Copy all lines holding the word "school" from the entries.

+ + + + + + +

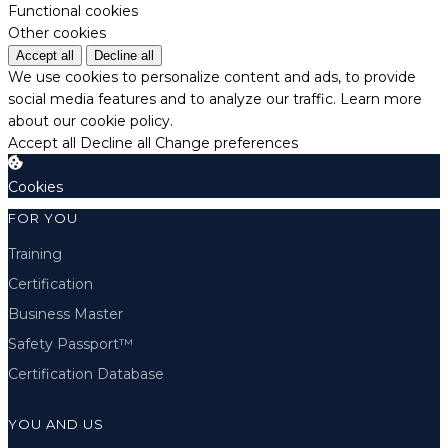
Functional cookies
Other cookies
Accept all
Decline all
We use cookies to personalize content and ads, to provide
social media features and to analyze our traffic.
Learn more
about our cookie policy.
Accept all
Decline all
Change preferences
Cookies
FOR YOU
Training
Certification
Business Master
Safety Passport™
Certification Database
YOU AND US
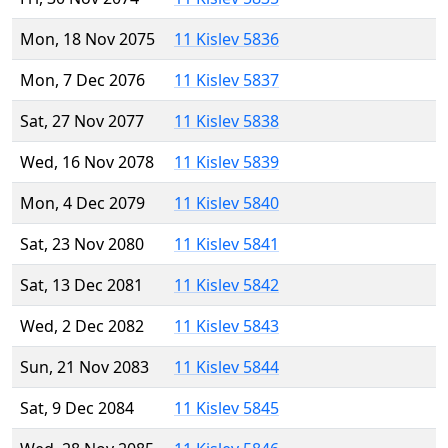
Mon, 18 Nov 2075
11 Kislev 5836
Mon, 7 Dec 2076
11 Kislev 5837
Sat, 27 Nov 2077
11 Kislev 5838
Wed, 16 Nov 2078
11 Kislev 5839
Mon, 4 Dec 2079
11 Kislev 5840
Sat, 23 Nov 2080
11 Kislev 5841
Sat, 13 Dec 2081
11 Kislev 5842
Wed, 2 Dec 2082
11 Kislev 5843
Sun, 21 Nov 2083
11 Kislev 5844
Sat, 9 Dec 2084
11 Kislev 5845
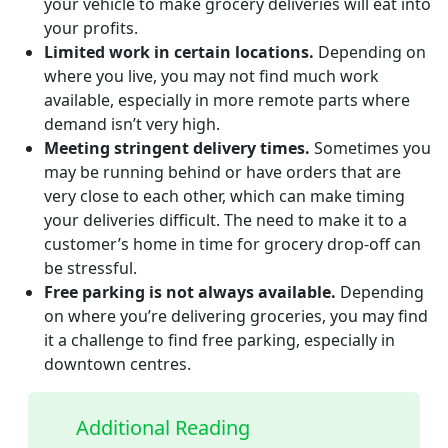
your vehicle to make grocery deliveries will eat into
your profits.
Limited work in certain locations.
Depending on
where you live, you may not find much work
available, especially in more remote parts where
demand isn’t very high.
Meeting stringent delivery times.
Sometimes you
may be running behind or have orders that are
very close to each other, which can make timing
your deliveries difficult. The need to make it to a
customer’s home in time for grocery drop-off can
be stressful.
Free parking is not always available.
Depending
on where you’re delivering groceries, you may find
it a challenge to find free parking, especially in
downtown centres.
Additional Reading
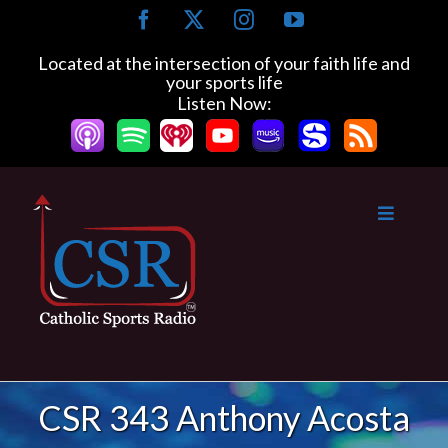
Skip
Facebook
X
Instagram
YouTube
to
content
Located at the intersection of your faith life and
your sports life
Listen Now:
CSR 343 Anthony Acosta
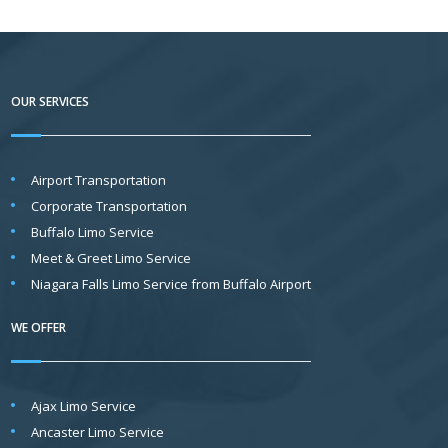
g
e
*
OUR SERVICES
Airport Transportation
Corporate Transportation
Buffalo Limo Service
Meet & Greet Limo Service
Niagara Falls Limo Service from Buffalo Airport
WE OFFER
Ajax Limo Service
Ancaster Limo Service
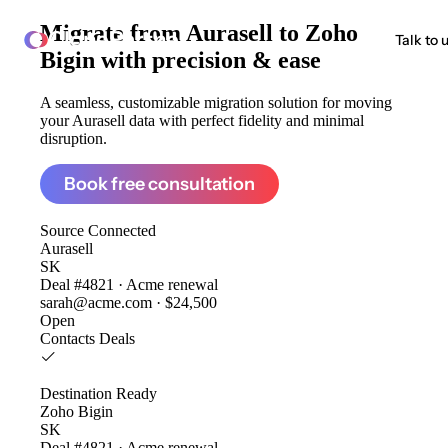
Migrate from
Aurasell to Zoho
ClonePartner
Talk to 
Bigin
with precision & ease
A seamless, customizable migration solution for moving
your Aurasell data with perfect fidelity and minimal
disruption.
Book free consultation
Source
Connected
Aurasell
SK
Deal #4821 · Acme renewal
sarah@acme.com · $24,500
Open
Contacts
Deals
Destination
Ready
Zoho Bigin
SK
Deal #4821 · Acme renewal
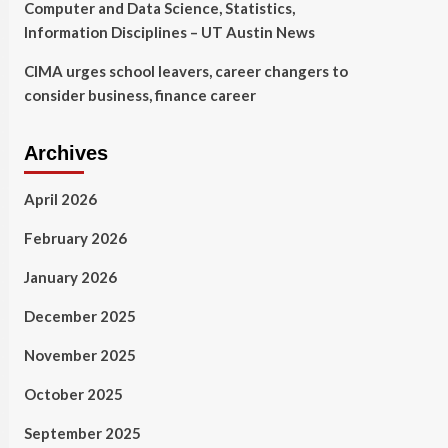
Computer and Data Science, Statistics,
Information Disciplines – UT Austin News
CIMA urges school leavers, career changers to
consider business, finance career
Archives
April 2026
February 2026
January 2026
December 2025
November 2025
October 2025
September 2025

+ + + + + + +

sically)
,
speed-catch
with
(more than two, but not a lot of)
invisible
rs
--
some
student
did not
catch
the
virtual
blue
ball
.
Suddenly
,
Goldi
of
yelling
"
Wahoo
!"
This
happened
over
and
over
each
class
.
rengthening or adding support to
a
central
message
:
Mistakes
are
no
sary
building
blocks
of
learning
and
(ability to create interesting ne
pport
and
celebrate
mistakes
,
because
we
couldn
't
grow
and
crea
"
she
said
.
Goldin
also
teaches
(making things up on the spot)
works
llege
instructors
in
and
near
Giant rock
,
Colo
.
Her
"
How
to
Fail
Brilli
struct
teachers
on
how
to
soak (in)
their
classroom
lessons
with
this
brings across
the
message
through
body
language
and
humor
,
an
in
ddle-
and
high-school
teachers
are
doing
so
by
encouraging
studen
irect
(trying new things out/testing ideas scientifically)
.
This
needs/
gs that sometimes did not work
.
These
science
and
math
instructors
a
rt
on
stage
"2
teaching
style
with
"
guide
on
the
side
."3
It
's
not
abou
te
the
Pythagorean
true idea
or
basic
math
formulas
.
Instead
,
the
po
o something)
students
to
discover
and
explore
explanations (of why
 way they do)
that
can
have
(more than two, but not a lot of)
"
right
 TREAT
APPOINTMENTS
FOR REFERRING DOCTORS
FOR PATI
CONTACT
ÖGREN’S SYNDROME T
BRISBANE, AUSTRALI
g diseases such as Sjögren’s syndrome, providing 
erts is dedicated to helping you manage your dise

+ + + + + + +

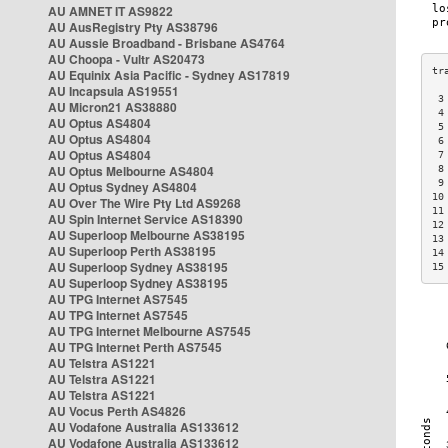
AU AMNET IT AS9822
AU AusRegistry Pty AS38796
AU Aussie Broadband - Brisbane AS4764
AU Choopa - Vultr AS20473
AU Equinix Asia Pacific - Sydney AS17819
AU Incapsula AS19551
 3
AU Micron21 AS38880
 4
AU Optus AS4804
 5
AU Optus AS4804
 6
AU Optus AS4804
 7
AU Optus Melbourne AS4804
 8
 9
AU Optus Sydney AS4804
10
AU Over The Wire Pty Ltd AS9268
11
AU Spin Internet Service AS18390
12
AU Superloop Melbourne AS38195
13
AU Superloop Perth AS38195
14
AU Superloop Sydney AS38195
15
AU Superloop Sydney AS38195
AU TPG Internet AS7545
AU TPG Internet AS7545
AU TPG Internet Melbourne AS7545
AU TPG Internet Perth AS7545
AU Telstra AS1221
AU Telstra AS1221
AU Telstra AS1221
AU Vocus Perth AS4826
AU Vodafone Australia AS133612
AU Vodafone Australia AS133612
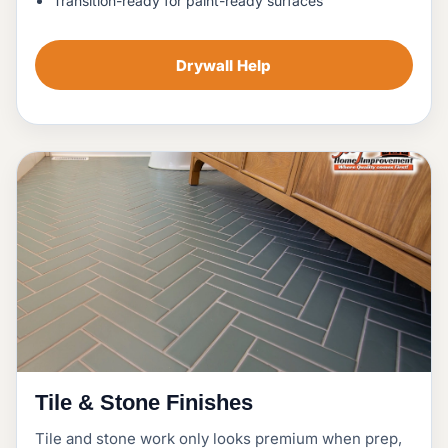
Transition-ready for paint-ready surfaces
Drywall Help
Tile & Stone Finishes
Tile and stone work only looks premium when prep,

+ + + + + + +

SOLUTION FOR THIS TASK ▸
CIMA urges school leavers, career changers to
high-school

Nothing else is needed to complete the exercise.